Copy each of the entries below faithfully, setting aside any pictures.

=== DATA FOR PROCESSING ===

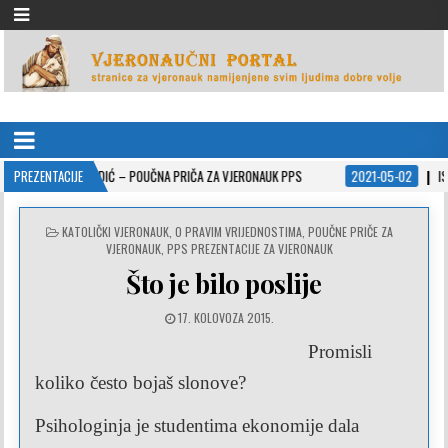
VJERONAUČNI PORTAL
stranice za vjeronauk namjenjene svim ljudima dobre volje
MLADIĆ – POUČNA PRIČA ZA VJERONAUK PPS
PREZENTACIJE
2021-05-02
ISUSOVE PRISPOD
POSTED
KATOLIČKI VJERONAUK
,
O PRAVIM VRIJEDNOSTIMA
,
POUČNE PRIČE ZA
IN
VJERONAUK
,
PPS PREZENTACIJE ZA VJERONAUK
Što je bilo poslije
17. KOLOVOZA 2015.
Promisli
koliko često bojaš slonove?
Psihologinja je studentima ekonomije dala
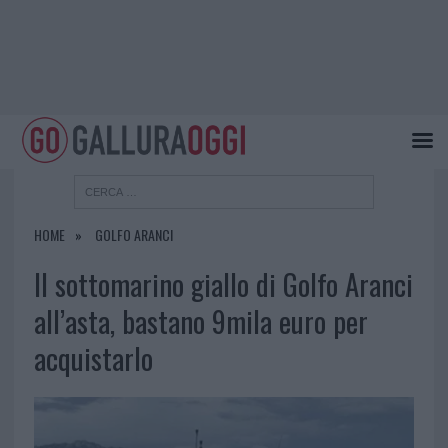
HOME
GOLFO ARANCI
Il sottomarino giallo di Golfo Aranci
all’asta, bastano 9mila euro per
acquistarlo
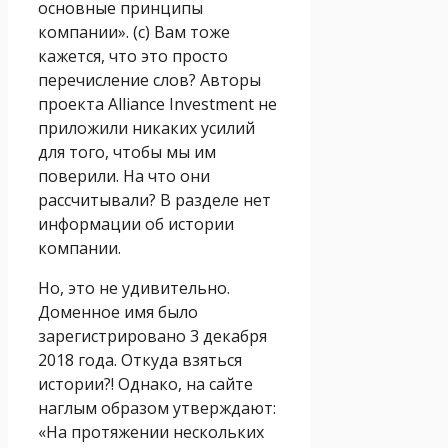
основные принципы
компании». (с) Вам тоже
кажется, что это просто
перечисление слов? Авторы
проекта Alliance Investment не
приложили никаких усилий
для того, чтобы мы им
поверили. На что они
рассчитывали? В разделе нет
информации об истории
компании.
Но, это не удивительно.
Доменное имя было
зарегистрировано 3 декабря
2018 года. Откуда взяться
истории?! Однако, на сайте
наглым образом утверждают:
«На протяжении нескольких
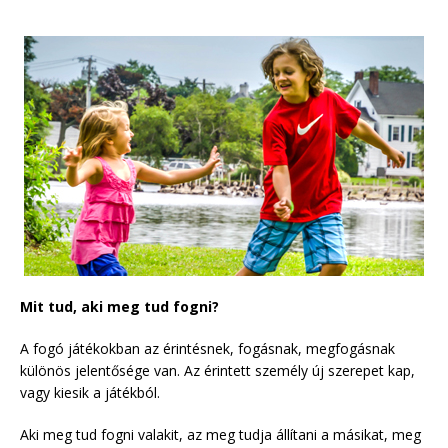
Mit tud, aki meg tud fogni?
A fogó játékokban az érintésnek, fogásnak, megfogásnak
különös jelentősége van. Az érintett személy új szerepet kap,
vagy kiesik a játékból.
Aki meg tud fogni valakit, az meg tudja állítani a másikat, meg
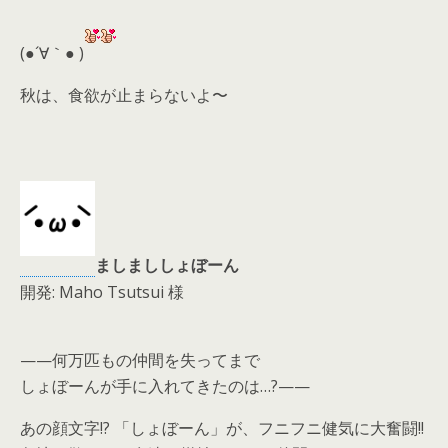
er
a
l
d
(●´∀｀● )
s
秋は、食欲が止まらないよ〜
ましまししょぼーん
開発: Maho Tsutsui 様
——何万匹もの仲間を失ってまで
しょぼーんが手に入れてきたのは…?——
あの顔文字!? 「しょぼーん」が、フニフニ健気に大奮闘!!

===

> **ANSWER TO THIS PROBLEM**:
VJERONAUČNI PORTAL
stranice za vjeronauk namjenjene svim ljudima dobre volje
MLADIĆ – POUČNA PRIČA ZA VJERONAUK PPS
PREZENTACIJE
2021-05-02
ISUSOVE PRISPOD
POSTED
KATOLIČKI VJERONAUK
,
O PRAVIM VRIJEDNOSTIMA
,
POUČNE PRIČE ZA
IN
VJERONAUK
,
PPS PREZENTACIJE ZA VJERONAUK
Što je bilo poslije
17. KOLOVOZA 2015.
Promisli
koliko često bojaš slonove?
Psihologinja je studentima ekonomije dala
HOME
GOLFO ARANCI
Il sottomarino giallo di Golfo Aranci
all’asta, bastano 9mila euro per
acquistarlo
основные принципы
компании». (с) Вам тоже
кажется, что это просто
перечисление слов? Авторы
проекта Alliance Investment не
приложили никаких усилий
для того, чтобы мы им
поверили. На что они
рассчитывали? В разделе нет
информации об истории
компании.
Но, это не удивительно.
Доменное имя было
зарегистрировано 3 декабря
2018 года. Откуда взяться
истории?! Однако, на сайте
наглым образом утверждают:
«На протяжении нескольких
Mit tud, aki meg tud fogni?
A fogó játékokban az érintésnek, fogásnak, megfogásnak
különös jelentősége van. Az érintett személy új szerepet kap,
vagy kiesik a játékból.
Aki meg tud fogni valakit, az meg tudja állítani a másikat, meg
er
a
l
d
(●´∀｀● )
s
秋は、食欲が止まらないよ〜
ましまししょぼーん
開発: Maho Tsutsui 様
——何万匹もの仲間を失ってまで
しょぼーんが手に入れてきたのは…?——
あの顔文字!? 「しょぼーん」が、フニフニ健気に大奮闘!!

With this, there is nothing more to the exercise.